Fife House too has been affected by the changing demographics of AIDS. But while the faces and communities served by the organization may have changed, the mission has remained the same: helping PHAs find supportive housing.

Fife House was founded in 1988 by lawyer Mary Anne Shaw in honour of her friend George Fife who died from AIDS without support.

“The initial residents were gay men who had no housing, who had been shunned by family and friends and had nowhere to go,” says Dan Newport, a volunteer with Fife House since 1989 and a member of the board in the ’90s. “So there’s that connection to the homeless today.”

Fife House currently operates three houses and an apartment building in Toronto, housing a total of 122 people. A new building on Sherbourne St, to open this summer, will include 56 additional units. But Fife’s Homeless Outreach Program also helped find affordable and supportive housing for more than 300 people in 2007.

Homelessness is one of the downsides of people being able to live long lives with HIV/AIDS.

“In terms of affordable housing it’s always a crisis,” says Keith Hambly, Fife House’s executive director. “There are very few organizations dedicated to finding housing for PHAs. Making that link that people live longer and still need affordable housing is a challenge. More and more it’s becoming an issue of homelessness and poverty.”

For Newport the changes in AIDS meant a shock in dealing with clients.

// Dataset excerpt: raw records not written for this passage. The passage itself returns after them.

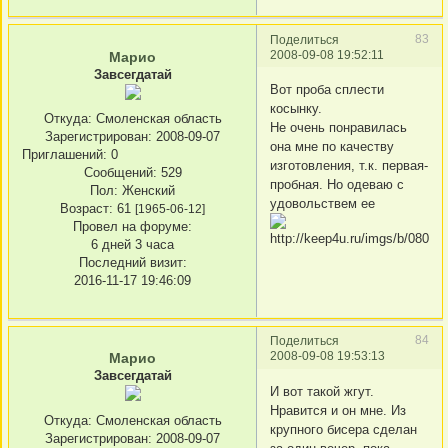
83
Поделиться
2008-09-08 19:52:11
Марио
Завсегдатай
Вот проба сплести
косынку.
Откуда:
Смоленская область
Не очень понравилась
Зарегистрирован
: 2008-09-07
она мне по качеству
Приглашений:
0
изготовления, т.к. первая-
Сообщений:
529
пробная. Но одеваю с
Пол:
Женский
удовольствем ее
Возраст:
61
[1965-06-12]
Провел на форуме:
6 дней 3 часа
Последний визит:
2016-11-17 19:46:09
84
Поделиться
2008-09-08 19:53:13
Марио
Завсегдатай
И вот такой жгут.
Нравится и он мне. Из
Откуда:
Смоленская область
крупного бисера сделан
Зарегистрирован
: 2008-09-07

“As we saw the demographics changing, as we saw people with different housing needs or coming out of correctional instititutes, houses with gay men weren’t appropriate,” he says. “I don’t think I even knew there would be women with AIDS until I began finding out that for most of the world it wasn’t a gay disease, it was a heterosexual disease.”

The changes, Newport says, mean that young gay men — as he was in 1989 — will probably no longer come together over AIDS care.

“I was married, I had kids,” he says. “I found Fife House. Being a gay man who hadn’t yet come out, I devoured the news and so I read about AIDS.

“This was the issue that was affecting the community. It initially gave me that connection to the gay community. It gave me a sense of doing something.”